Polisi Segera Masukkan Veronica Koman dalam DPO

publicanews - berita politik & hukumVictor Yeimo pentolan Komite Nasional Papua Barat (KNPB) bersama pengacara Veronica Koman di gedung PBB Jenewa. (Foto: Istimewa)
PUBLICANEWS, Jakarta - Polda Jawa Timur segera memasukkan tersangka penghasutan kerusuhan Papua Veronica Koman dalam Daftar Pencarian Orang (DPO). Kabid Humas Polda Jatim Kombes Frans Barung Mangera mengatakan, Veronica diberi waktu hingga hari ini.

"Veronica diberikan waktu sampai 18.00 WIB untuk memenuhi panggilan," ujar Frans di kantornya, Surabaya, Rabu (19/9) siang.

Setelah penggilan ketiga ini, bila tersangka tetap mangkir makan polisi akan memasukannya dalam DPO. "Kita akan tertibkan surat DPO-nya," katanya.

Veronica Koman ini telah ditetapkan sebagai tersangka penyebaran hoaks dan provokasi Papua. Polisi menjeratnya dengan UU ITE, KUHP pasal 160, UU Nomor 1 Tahun 1946, dan UU Nomor 40 Tahun 2008.

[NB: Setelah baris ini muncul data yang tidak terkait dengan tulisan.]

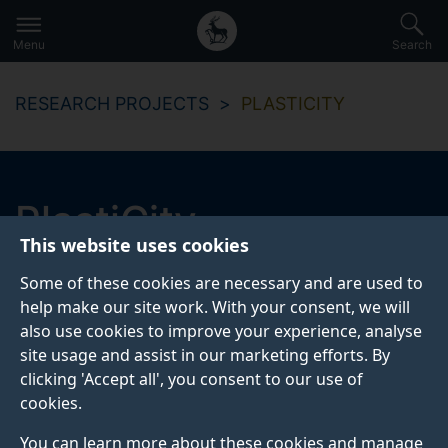
Secondary
Global
Skip
to
navigation
main
Menu
Search
main
menu
content
RESEARCH PROJECTS
PLASTICITY
PlastiCity
This website uses cookies
Reducing lost plastics in urban environments
Some of these cookies are necessary and are used to
help make our site work. With your consent, we will
also use cookies to improve your experience, analyse
Start date
End date
site usage and assist in our marketing efforts. By
2019
2022
clicking 'Accept all', you consent to our use of
cookies.
Project website
You can learn more about these cookies and manage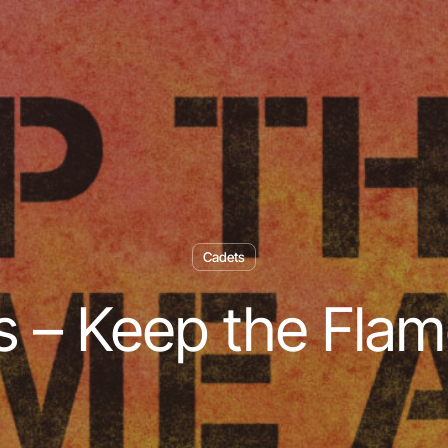
Cadets
 – Keep the Flam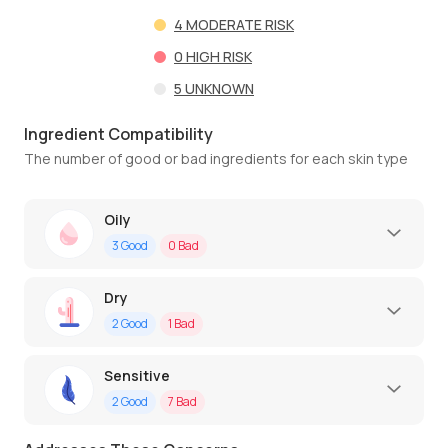
4
MODERATE RISK
0
HIGH RISK
5
UNKNOWN
Ingredient Compatibility
The number of good or bad ingredients for each skin type
Oily
3
Good
0
Bad
Dry
2
Good
1
Bad
Sensitive
2
Good
7
Bad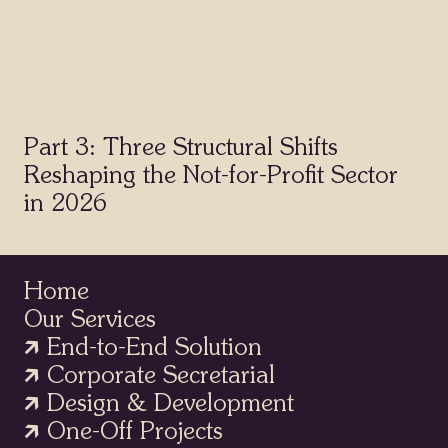
Part 3: Three Structural Shifts
Reshaping the Not-for-Profit Sector
in 2026
Home
Our Services
🡵 End-to-End Solution
🡵 Corporate Secretarial
Home
🡵 Design & Development
Our Services
🡵 One-Off Projects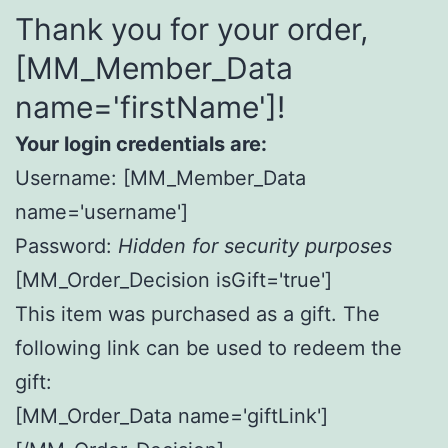
Thank you for your order,
[MM_Member_Data
name='firstName']!
Your login credentials are:
Username: [MM_Member_Data
name='username']
Password:
Hidden for security purposes
[MM_Order_Decision isGift='true']
This item was purchased as a gift. The
following link can be used to redeem the
gift:
[MM_Order_Data name='giftLink']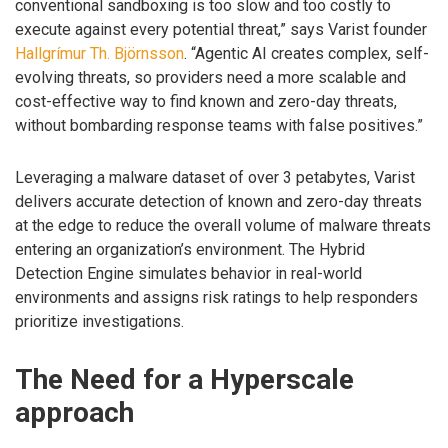
conventional sandboxing is too slow and too costly to
execute against every potential threat,” says Varist founder
Hallgrímur Th. Björnsson
. “Agentic AI creates complex, self-
evolving threats, so providers need a more scalable and
cost-effective way to find known and zero-day threats,
without bombarding response teams with false positives.”
Leveraging a malware dataset of over 3 petabytes, Varist
delivers accurate detection of known and zero-day threats
at the edge to reduce the overall volume of malware threats
entering an organization’s environment. The Hybrid
Detection Engine simulates behavior in real-world
environments and assigns risk ratings to help responders
prioritize investigations.
The Need for a Hyperscale
approach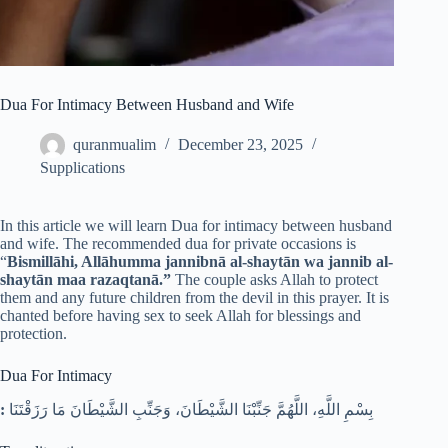
Dua For Intimacy Between Husband and Wife
quranmualim
December 23, 2025
Supplications
In this article we will learn Dua for intimacy between husband
and wife. The recommended dua for private occasions is
“
Bismillāhi, Allāhumma jannibnā al-shaytān wa jannib al-
shaytān maa razaqtanā.”
The couple asks Allah to protect
them and any future children from the devil in this prayer. It is
chanted before having sex to seek Allah for blessings and
protection.
Dua For Intimacy
:
بِسْمِ اللَّهِ، اللَّهُمَّ جَنِّبْنَا الشَّيْطَانَ، وَجَنِّبِ الشَّيْطَانَ مَا رَزَقْتَنَا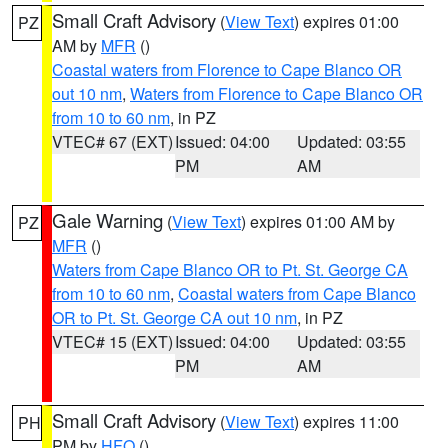
Small Craft Advisory
(
View Text
) expires 01:00
PZ
AM by
MFR
()
Coastal waters from Florence to Cape Blanco OR
out 10 nm
,
Waters from Florence to Cape Blanco OR
from 10 to 60 nm
, in PZ
VTEC# 67 (EXT)
Issued: 04:00
Updated: 03:55
PM
AM
Gale Warning
(
View Text
) expires 01:00 AM by
PZ
MFR
()
Waters from Cape Blanco OR to Pt. St. George CA
from 10 to 60 nm
,
Coastal waters from Cape Blanco
OR to Pt. St. George CA out 10 nm
, in PZ
VTEC# 15 (EXT)
Issued: 04:00
Updated: 03:55
PM
AM
Small Craft Advisory
(
View Text
) expires 11:00
PH
PM by
HFO
()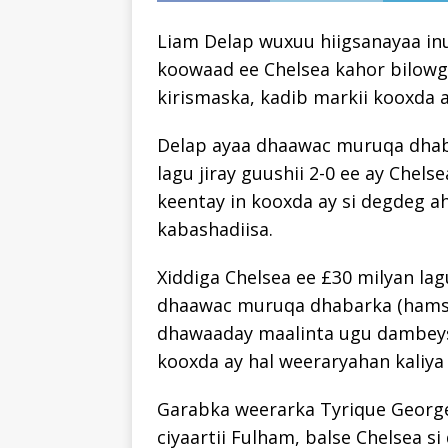
Liam Delap wuxuu hiigsanayaa in
koowaad ee Chelsea kahor bilowg
kirismaska, kadib markii kooxda a
Delap ayaa dhaawac muruqa dhaba
lagu jiray guushii 2-0 ee ay Chels
keentay in kooxda ay si degdeg a
kabashadiisa.
Xiddiga Chelsea ee £30 milyan la
dhaawac muruqa dhabarka (hamstr
dhawaaday maalinta ugu dambeysa
kooxda ay hal weeraryahan kaliya
Garabka weerarka Tyrique George
ciyaartii Fulham, balse Chelsea s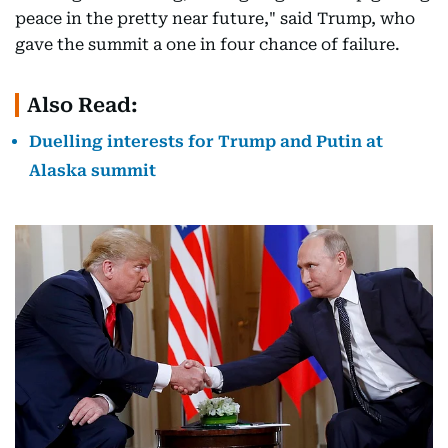
peace in the pretty near future," said Trump, who
gave the summit a one in four chance of failure.
Also Read:
Duelling interests for Trump and Putin at
Alaska summit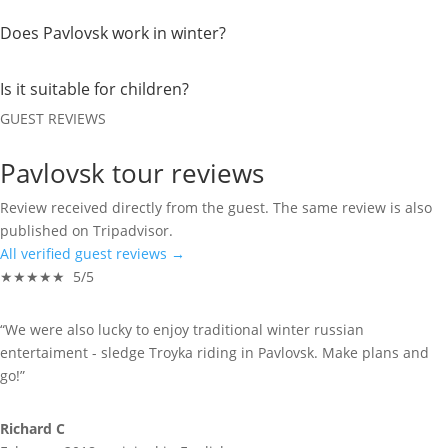
Does Pavlovsk work in winter?
Is it suitable for children?
GUEST REVIEWS
Pavlovsk tour reviews
Review received directly from the guest. The same review is also
published on Tripadvisor.
All verified guest reviews →
★★★★★ 5/5
“We were also lucky to enjoy traditional winter russian
entertaiment - sledge Troyka riding in Pavlovsk. Make plans and
go!”
Richard C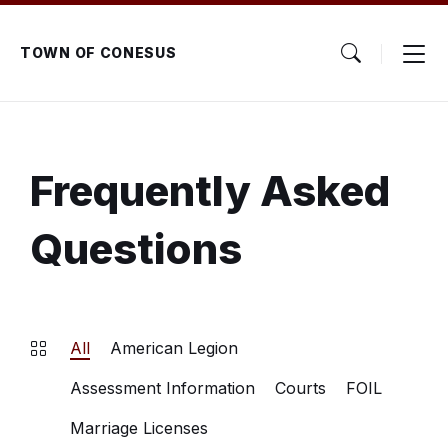
Skip
Skip
Skip
to
to
to
content
main
footer
TOWN OF CONESUS
navigation
Frequently Asked
Questions
All
American Legion
Assessment Information
Courts
FOIL
Marriage Licenses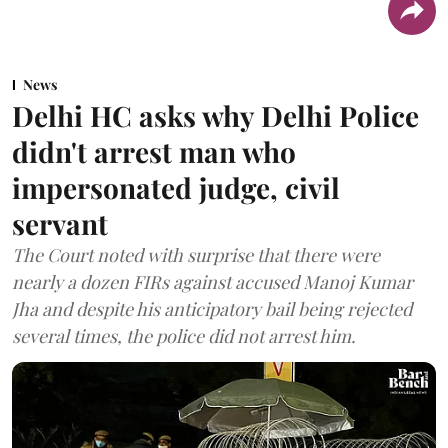
News
Delhi HC asks why Delhi Police
didn't arrest man who
impersonated judge, civil
servant
The Court noted with surprise that there were
nearly a dozen FIRs against accused Manoj Kumar
Jha and despite his anticipatory bail being rejected
several times, the police did not arrest him.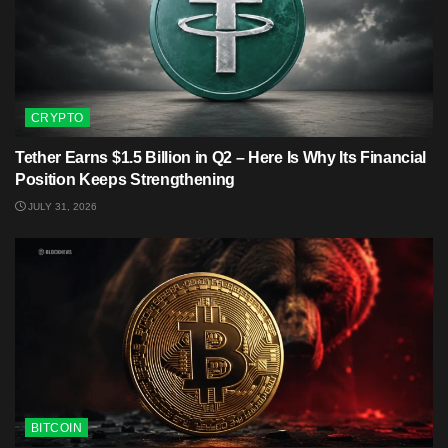
CRYPTO
Tether Earns $1.5 Billion in Q2 – Here Is Why Its Financial
Position Keeps Strengthening
JULY 31, 2026
BITCOIN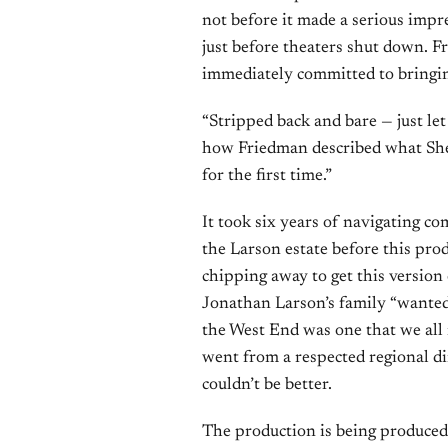
not before it made a serious impr
just before theaters shut down. F
immediately committed to bringin
“Stripped back and bare — just le
how Friedman described what Shep
for the first time.”
It took six years of navigating co
the Larson estate before this prod
chipping away to get this version
Jonathan Larson’s family “wanted 
the West End was one that we all 
went from a respected regional di
couldn’t be better.
The production is being produce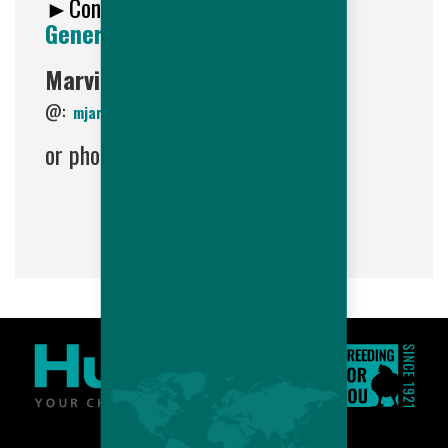
►Contact
Hubbard LLC HR
Generalist
:
Marvin Jaramillo
@:
mjaramillo@hubbardbreedersusa.com
or phone: (603) 756-4458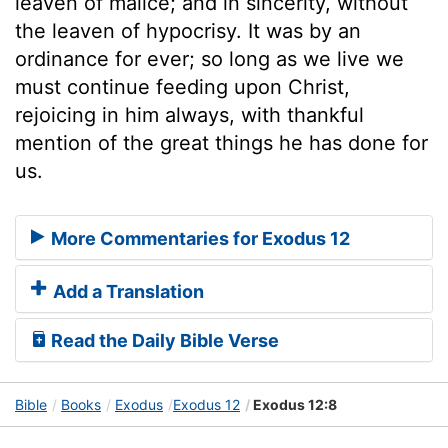
leaven of malice; and in sincerity, without
the leaven of hypocrisy. It was by an
ordinance for ever; so long as we live we
must continue feeding upon Christ,
rejoicing in him always, with thankful
mention of the great things he has done for
us.
More Commentaries for Exodus 12
Add a Translation
Read the Daily Bible Verse
Bible
Books
Exodus
Exodus 12
Exodus 12:8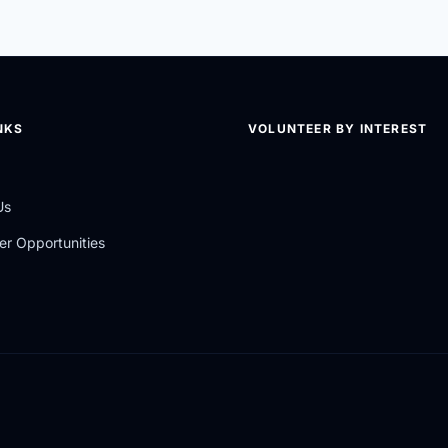
NKS
VOLUNTEER BY INTEREST
Us
er Opportunities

Saat ini, Veronica diduga menetap di Australia. Pemerintah Australia kemungkinan menolak untuk mengesampingkan penyerahan Veronika ke Pemerintah Indonesia. Dikutip dari The Guardian, Selasa kemarin, penyerahan Veronica jika Indonesia telah menerbitkan red notice ke Interpol.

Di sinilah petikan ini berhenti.